**Instructions for the task**
State the number of lines in the records beneath that hold the word "Travel", and add nothing.

Start of Data extract

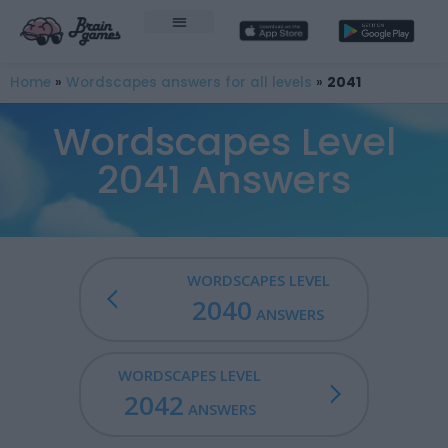
Home
»
Wordscapes answers for all levels
»
2041
Wordscapes Level
2041 Answers
WORDSCAPES LEVEL
2040
ANSWERS
WORDSCAPES LEVEL
2042
ANSWERS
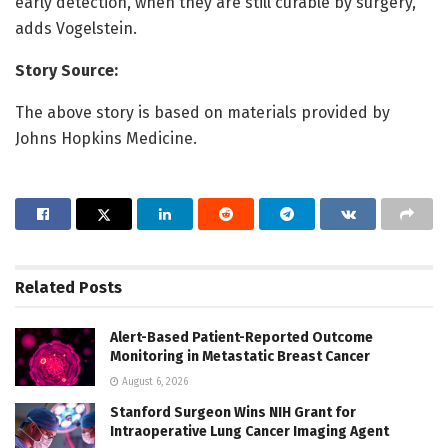
early detection, when they are still curable by surgery,”
adds Vogelstein.
Story Source:
The above story is based on materials provided by
Johns Hopkins Medicine.
Related
Posts
Alert-Based Patient-Reported Outcome
Monitoring in Metastatic Breast Cancer
August 6, 2026
Stanford Surgeon Wins NIH Grant for
Intraoperative Lung Cancer Imaging Agent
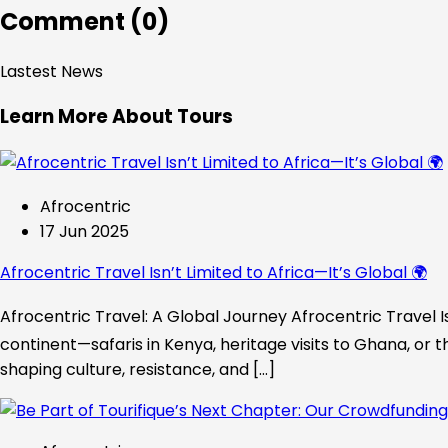
Comment (0)
Lastest News
Learn More About Tours
Afrocentric
17 Jun 2025
Afrocentric Travel Isn’t Limited to Africa—It’s Global 🌍
Afrocentric Travel: A Global Journey Afrocentric Travel Is
continent—safaris in Kenya, heritage visits to Ghana, or t
shaping culture, resistance, and […]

End of Data extract

**Written response**
2